We have received the review of PAMDA from Idaho’s Attorney General. We are reviewing the suggestions and have found some of them to be very helpful in preventing PAMDA from facing constitutional challenges. We will incorporate some of these changes in our latest revisions.
However, some of the Attorney General’s opinions seem to be based on the idea that passing PAMDA will make the jobs of police more difficult. In the sense that we no longer wish to empower police to interfere with the personal private use of marijuana by adults, this is true.
One of the compelling points of PAMDA is to free police from the futile mission of pulling over adults on the freeway and ransacking their vehicles for small personal marijuana purchases they made legally across the border.
These encounters are terrifying for the Idahoans who are pulled over. Discovery of marijuana means arrest and jail, loss of job or scholarship, and a future as a “convicted drug criminal” that needlessly restricts opportunity.
Most of these Idahoans shopping over the border do so precisely because they do not want to deal with the criminal element—it’s not as if there are no weed dealers in Idaho willing to sell them marijuana.
Under PAMDA, we discourage the purchase of in-state black market marijuana and establish clear guidance as to what is considered a “personal amount” of marijuana and the acceptable parameters of “personal use” of marijuana—on private property only with permission of the owner.

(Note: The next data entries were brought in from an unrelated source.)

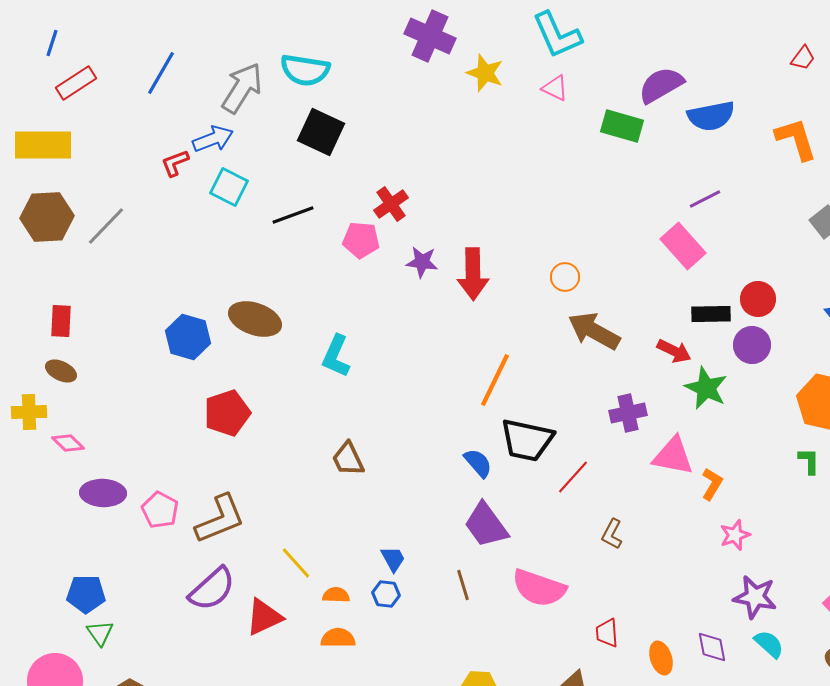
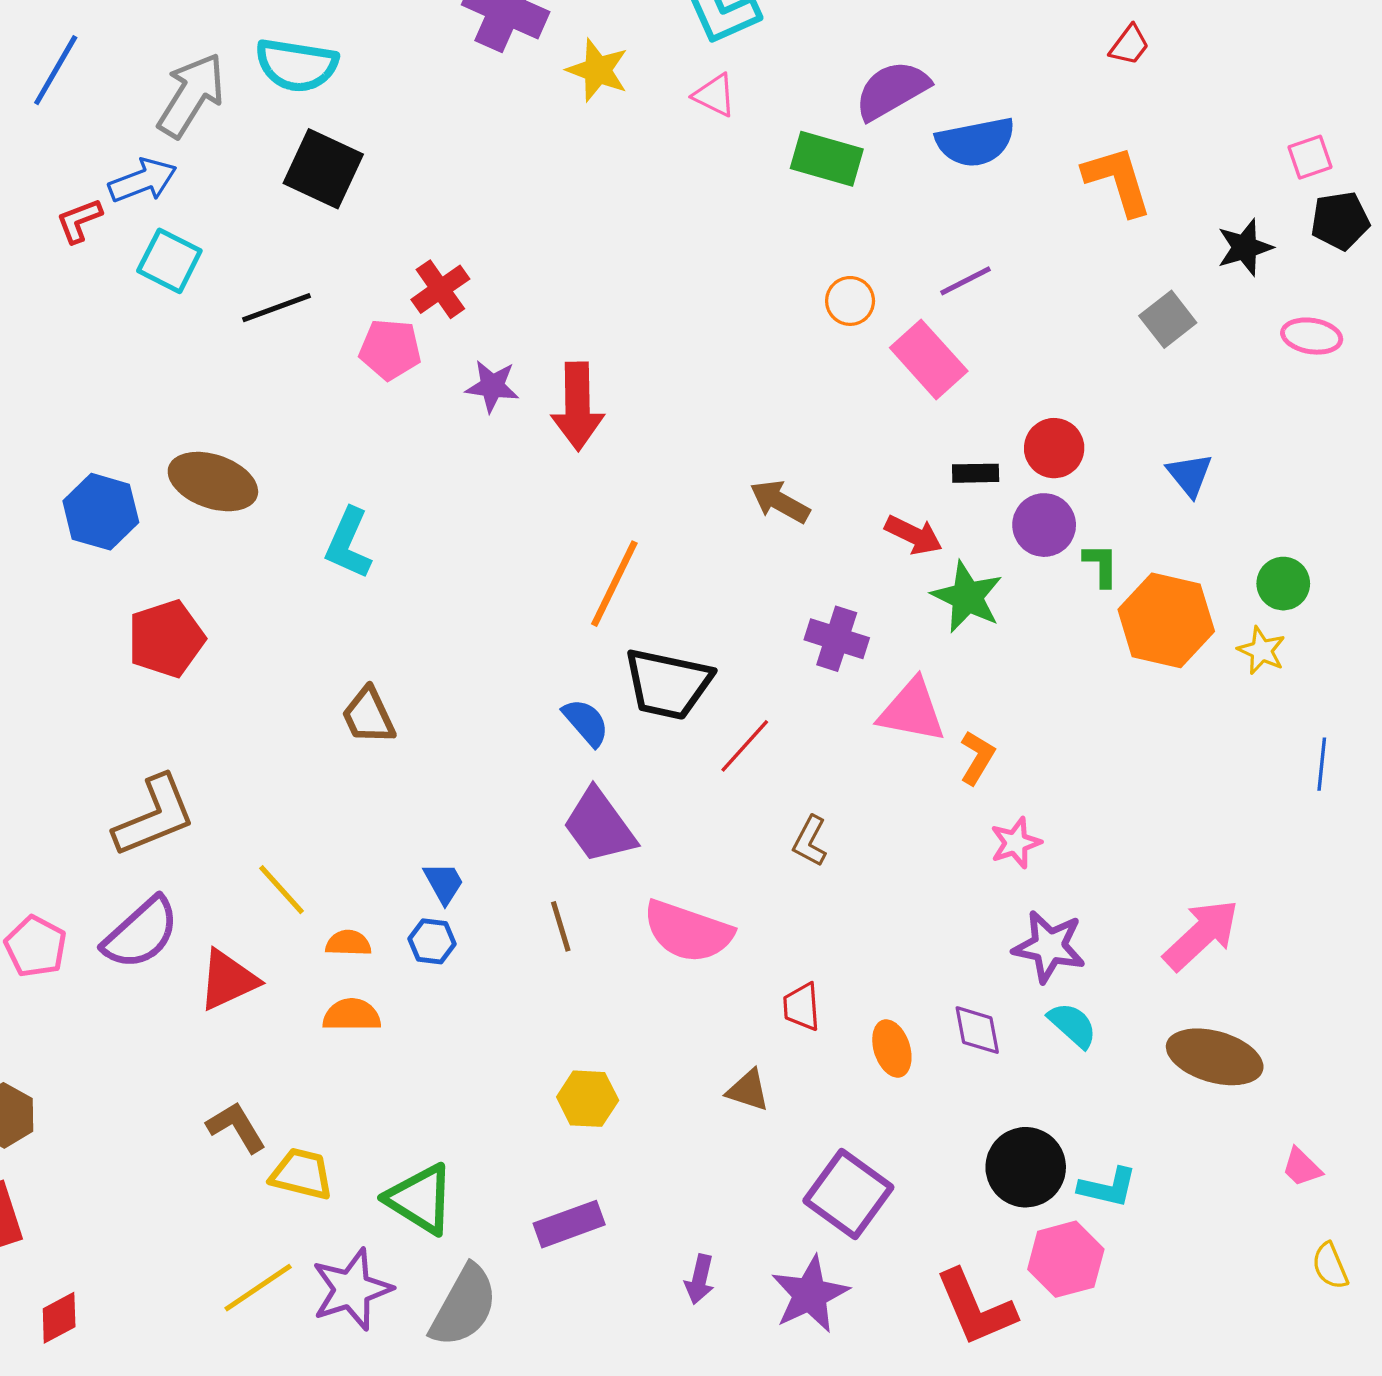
orange circle: (565, 277) -> (850, 301), moved
black rectangle: (711, 314) -> (976, 473), size x0.7
brown arrow: (594, 331) -> (780, 502), size x0.7
purple cross: (628, 413) -> (837, 639), turned 30
green L-shape: (809, 461) -> (1101, 565), moved
pink pentagon: (160, 510) -> (36, 946), moved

PAMDA does not encourage the use of marijuana, it merely accepts that some Idaho adults do use marijuana despite the threat of criminal prosecution, that Idaho is surrounded by legal marijuana that will only increase its importation into Idaho, and that Idaho needn’t expend its finite law enforcement resources on those Idahoans who responsibly use marijuana in private.
PAMDA recognizes that marijuana legalization has come to the United States and that Idaho is uniquely positioned to stop criminalizing personal private marijuana use without succumbing to the corrupting influences of commercialized legal marijuana.
We can legalize marijuana the Idaho Way.